Politics and Markets: Won't Get Fooled Again? - Wall Street Journal
Shocked by both June’s Brexit vote and November’s victory for Donald Trump, investors are acting sooner and more decisively on political risk. That portends greater volatility in markets.
In the short term, the political-risk trade sent shares of Italian banks down Monday on the first day of a bailout plan and a week ahead of a constitutional referendum. More significantly, investors are starting to react to the French presidential election, which is still several months away.
Developed markets have tended to react late to political risks and to assume that the status quo will hold. The orthodox political thinking is still that National Front leader Marine Le Pen won’t become France’s next president. The polls instead favor François Fillon, who won the center-right primary at the weekend, in a runoff against her.

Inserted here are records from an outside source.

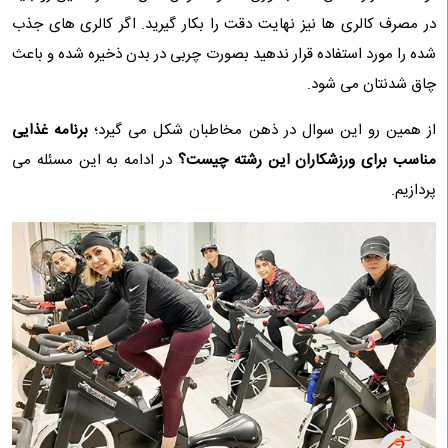
در مصرف کالری ها نیز نهایت دقت را بکار گیرید. اگر کالری های جذب
شده را مورد استفاده قرار ندهید بصورت چربی در بدن ذخیره شده و باعث
چاق شدنتان می شود.
از همین رو این سوال در ذهن مخاطبان شکل می گیرد؛
برنامه غذایی
مناسب برای ورزشکاران این رشته چیست؟
در ادامه به این مسئله می
پردازیم.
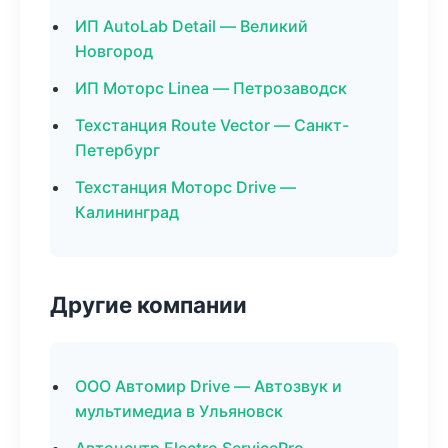
ИП AutoLab Detail — Великий
Новгород
ИП Моторс Linea — Петрозаводск
Техстанция Route Vector — Санкт-
Петербург
Техстанция Моторс Drive —
Калининград
Другие компании
ООО Автомир Drive — Автозвук и
мультимедиа в Ульяновск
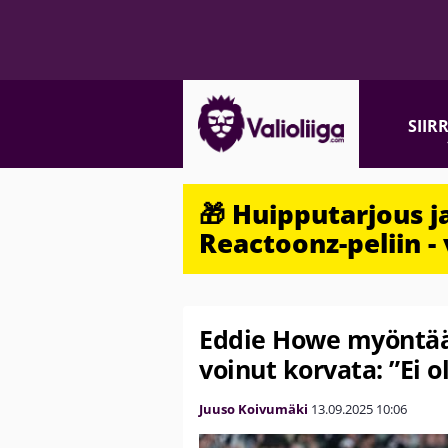
SIIR
🎁 Huipputarjous 
Reactoonz-peliin - 
Eddie Howe myöntää,
voinut korvata: ”Ei o
Juuso Koivumäki
13.09.2025
10:06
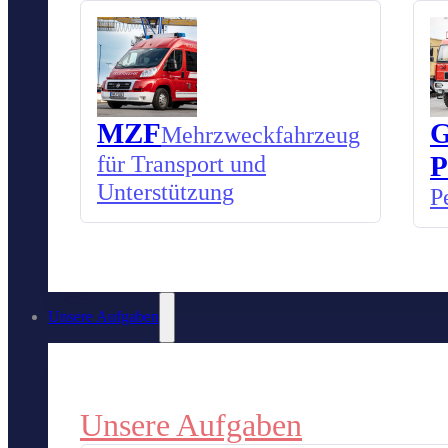
MZF
G
Mehrzweckfahrzeug
für Transport und
P
Unterstützung
P
Unsere Aufgaben
Unsere Aufgaben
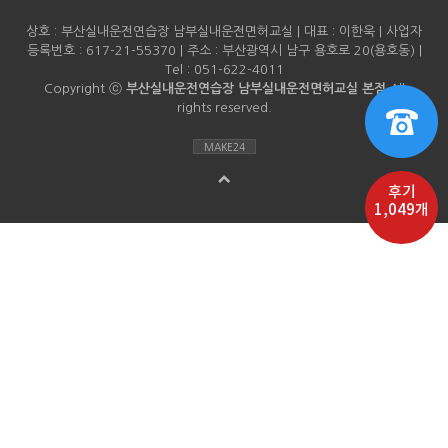
상호 : 부산실내운전연습장 남부실내운전면허교실 | 대표 : 이한욱 | 사업자
등록번호 : 617-21-55370 | 주소 : 부산광역시 남구 용호로 20(용호동) |
Tel : 051-622-4011
Copyright ⓒ
부산실내운전연습장 남부실내운전면허교실 본점
All
rights reserved.
MAKE24
후기
1,049개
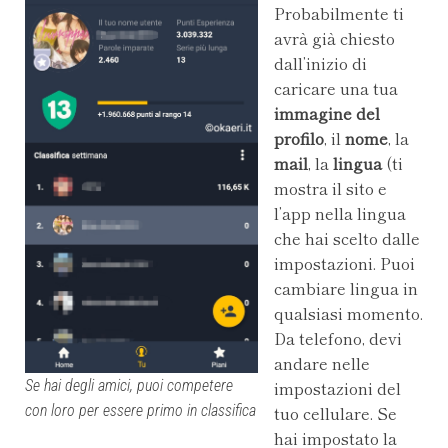
Probabilmente ti
avrà già chiesto
dall’inizio di
caricare una tua
immagine del
profilo
, il
nome
, la
mail
, la
lingua
(ti
mostra il sito e
l’app nella lingua
che hai scelto dalle
impostazioni. Puoi
cambiare lingua in
qualsiasi momento.
Da telefono, devi
andare nelle
Se hai degli amici, puoi competere
impostazioni del
con loro per essere primo in classifica
tuo cellulare. Se
hai impostato la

But already, the 10-year yield spread between France and Germany has reached more than 0.5 percentage point, its highest since early 2014. The spread started widening straight after the U.S. vote, and hasn’t really stopped since. It isn’t necessarily cause for particular alarm: Yields on 10-year French debt are still ultralow, at 0.76%. The last time the spread to Germany was at this level, the yield was north of 2%.
But the widening is still noteworthy, as it goes against the trend of compression induced by the European Central Bank’s government-bond purchases. Normally they would suppress volatility and hence keep spreads tight in the absence of a near-term catalyst.
A similar development has occurred in Italy ahead of the country’s Dec. 4 constitutional referendum. Here, a “yes” vote, which would allow Prime Minister Matteo Renzi to push ahead with reforms, would be the surprise. Like the French spread, the Italian 10-year spread against Germany has widened to levels not seen since early 2014.
But investors are clearly jittery about the risks for Italian banks, whose balance sheets remain burdened with bad loans. The poster child is Banca Monte dei Paschi di Siena, whose shares dropped Monday as it launched a debt-for-equity swap, the first step in a broader recapitalization. But share prices for big Italian banks like UniCredit and Intesa Sanpaolo also fell by some 4% to 5%.
In some ways, greater political awareness is a welcome development. Investors in developed markets have long appeared complacent in comparison with emerging markets, where there is often a political risk premium.
But a greater focus on politics and a back seat for monetary policy also raise the risk of sharper moves in markets. The ECB warned last week of the potential for the repricing of risks to challenge financial stability. Markets that take more notice of the chance of outcomes that were previously dismissed as unrealistic will be more volatile.